Board composition issues have been a major objective for this investor in the last two years, especially director tenure.  In their engagements in 2015, SSGA discussed with companies the need for robust board evaluation processes, director succession practices that ensure smooth transition of board members, and director recruitment processes that enhance diversity on the board.  In 2014, SSGA took action against 342 companies globally due to board composition.  Of these companies, 31% had refreshed their boards by 2015.  In 2015, SSGA took action against 380 companies and voted against the re-election of 538 directors due to tenure concerns globally.

Executive compensation remains a continued topic of concern, even as the investor supported 92% of pay-related proposals globally in 2015.  27% of those pay proposals were screened for additional review, with nearly 40% of those from the U.S. and Canada.  On average, SSGA supported the compensation practices/policies at the screened companies 48% of the time, voted against their practices 29% of the time and chose to track (support with reservation) 22% of the proposals due to some concerns with pay policies/structure at the company.  Those companies are analyzed again the following year.  For example, in 2015, SSGA voted against 20% of the companies that were tracked in 2014.

SSGA believes that companies should adopt a mix of equity awards, with a majority of long-term incentives paid through performance-based units instead of time-vested awards or stock options.  In an engagement on compensation, SSGA may focus on the performance metrics, the rigor of the thresholds and the performance assessment period, with an expectation that companies adopt a minimum three-year performance assessment period for long-term incentive plans.

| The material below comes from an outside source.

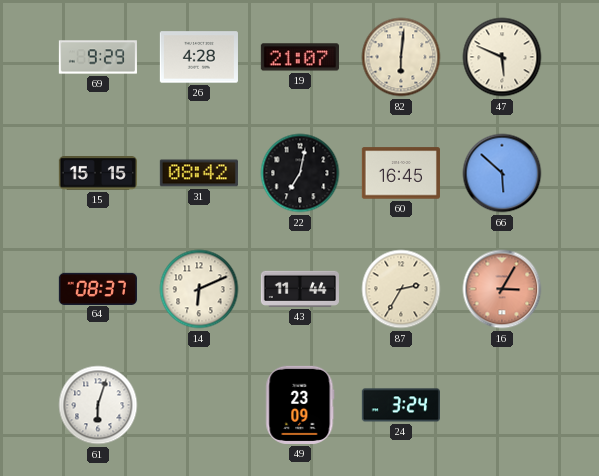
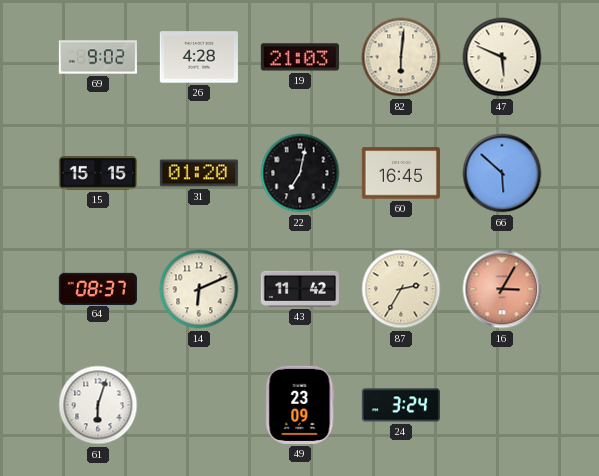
69: 9:29 -> 9:02
19: 21:07 -> 21:03
31: 08:42 -> 01:20
43: 11:44 -> 11:42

On environmental and social (E&S) issues, SSGA reviewed and voted on 275 shareholder items across its global holdings, 205 at North American companies.  On average, SSGA supported 17% of those proposals and also abstained on 17%.  During engagement, SSGA may communicate its expectations related to a company’s disclosure pertaining to key ESG risks that impact the company’s long-term strategy.  The report provided an example where it engaged with a company that faced a lobbying proposal.  SSGA requested that an itemized list of political contributions by candidate as well as the amount donated be disclosed on the website for federal and state candidates.  In another case, SSGA asked a company to enhance its disclosure of specific quantitative metrics pertaining to methane emissions as they related to operations and undertook a multi-year engagement with the company on the quality of its emissions disclosure.

SSGA will track a company’s responsiveness to its feedback and may abstain against E&S-related shareholder proposals if the company has made some improvements to its E&S policies/practices but is below market standards, and will support the proposals if the company has failed to implement changes.  On E&S issues, SSGA will assess the quality of a company’s ESG disclosure, the relative performance of a company’s sustainability program compared to that of its peers, the underlying economics of its sustainability initiatives and the level of board involvement in oversight on the company’s sustainability practices.

As an indication of the importance that SSGA places on E&S issues, in March of this year, SSGA announced that it launched a Gender Diversity ETF (Ticker: SHE), which seeks to track the performance of the SSGA Gender Diversity Index.  The index comprises listed U.S. large capitalization companies with the highest levels within their sectors of gender diversity on their boards of directors and in their senior leadership.

For 2016, SSGA’s sector focus is on IT, automotive and SIFI (systematically important financial institutions) companies.  The ESG themes are board composition and leadership, supply chain management, pay strategies, climate change and water management.